**DATA FOR THE TASK**
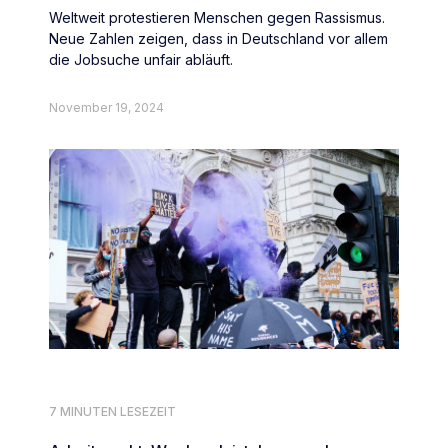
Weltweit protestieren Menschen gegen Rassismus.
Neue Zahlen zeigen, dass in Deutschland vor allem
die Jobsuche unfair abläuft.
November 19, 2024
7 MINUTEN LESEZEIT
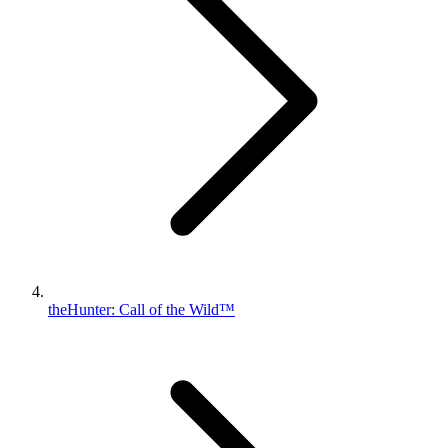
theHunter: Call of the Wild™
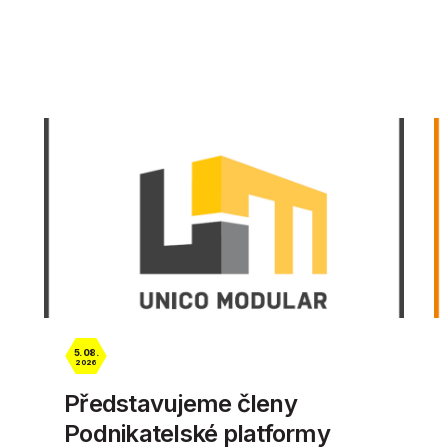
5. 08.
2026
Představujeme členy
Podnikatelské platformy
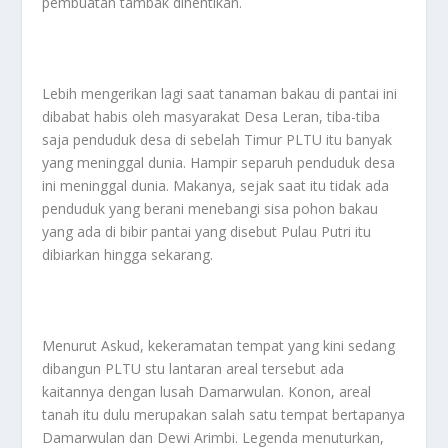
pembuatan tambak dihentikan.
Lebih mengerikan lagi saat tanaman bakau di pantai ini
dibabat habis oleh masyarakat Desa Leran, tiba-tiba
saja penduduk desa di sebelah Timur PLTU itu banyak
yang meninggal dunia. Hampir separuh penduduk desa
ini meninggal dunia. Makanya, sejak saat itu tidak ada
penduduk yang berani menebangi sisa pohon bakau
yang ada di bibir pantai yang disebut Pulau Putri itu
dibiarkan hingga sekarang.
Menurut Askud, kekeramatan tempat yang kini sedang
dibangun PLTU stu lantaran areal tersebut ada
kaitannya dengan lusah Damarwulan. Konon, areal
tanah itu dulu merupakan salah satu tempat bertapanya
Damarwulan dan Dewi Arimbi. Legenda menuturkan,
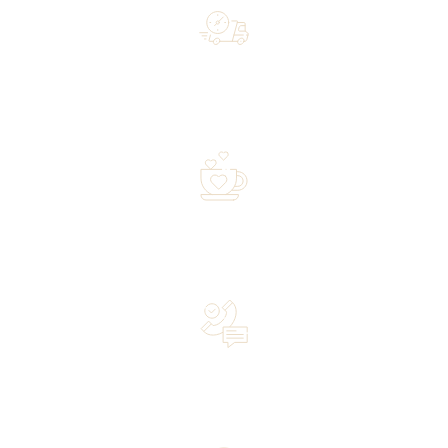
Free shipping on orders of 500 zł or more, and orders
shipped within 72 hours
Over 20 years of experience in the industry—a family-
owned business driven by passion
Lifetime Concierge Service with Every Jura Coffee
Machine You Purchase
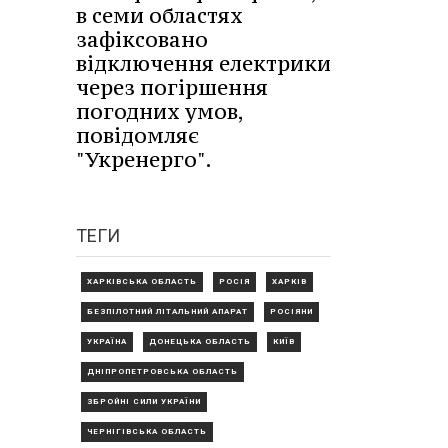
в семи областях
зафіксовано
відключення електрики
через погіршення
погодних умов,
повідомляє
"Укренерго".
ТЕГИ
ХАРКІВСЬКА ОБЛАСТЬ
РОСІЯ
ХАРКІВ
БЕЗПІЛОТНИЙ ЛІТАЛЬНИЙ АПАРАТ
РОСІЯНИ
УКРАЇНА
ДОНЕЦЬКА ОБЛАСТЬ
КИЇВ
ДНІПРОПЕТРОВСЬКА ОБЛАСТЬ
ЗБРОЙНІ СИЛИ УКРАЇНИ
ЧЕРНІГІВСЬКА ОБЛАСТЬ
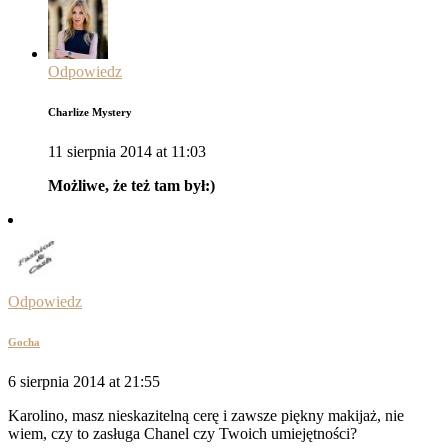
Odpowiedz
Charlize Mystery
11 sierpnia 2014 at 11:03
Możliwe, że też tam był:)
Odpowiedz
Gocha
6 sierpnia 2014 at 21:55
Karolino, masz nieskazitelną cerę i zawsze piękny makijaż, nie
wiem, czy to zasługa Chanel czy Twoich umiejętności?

**WHAT THIS TASK INVOLVES**
Print once more, exactly, the lines that start at the top of the records above and end at the line with "Lebih mengerikan lagi", skipping all pictures.

**REPLY TO THE TASK**
Weltweit protestieren Menschen gegen Rassismus.
Neue Zahlen zeigen, dass in Deutschland vor allem
die Jobsuche unfair abläuft.
November 19, 2024
7 MINUTEN LESEZEIT
theHunter: Call of the Wild™
5. 08.
2026
Představujeme členy
Podnikatelské platformy
pembuatan tambak dihentikan.
Lebih mengerikan lagi saat tanaman bakau di pantai ini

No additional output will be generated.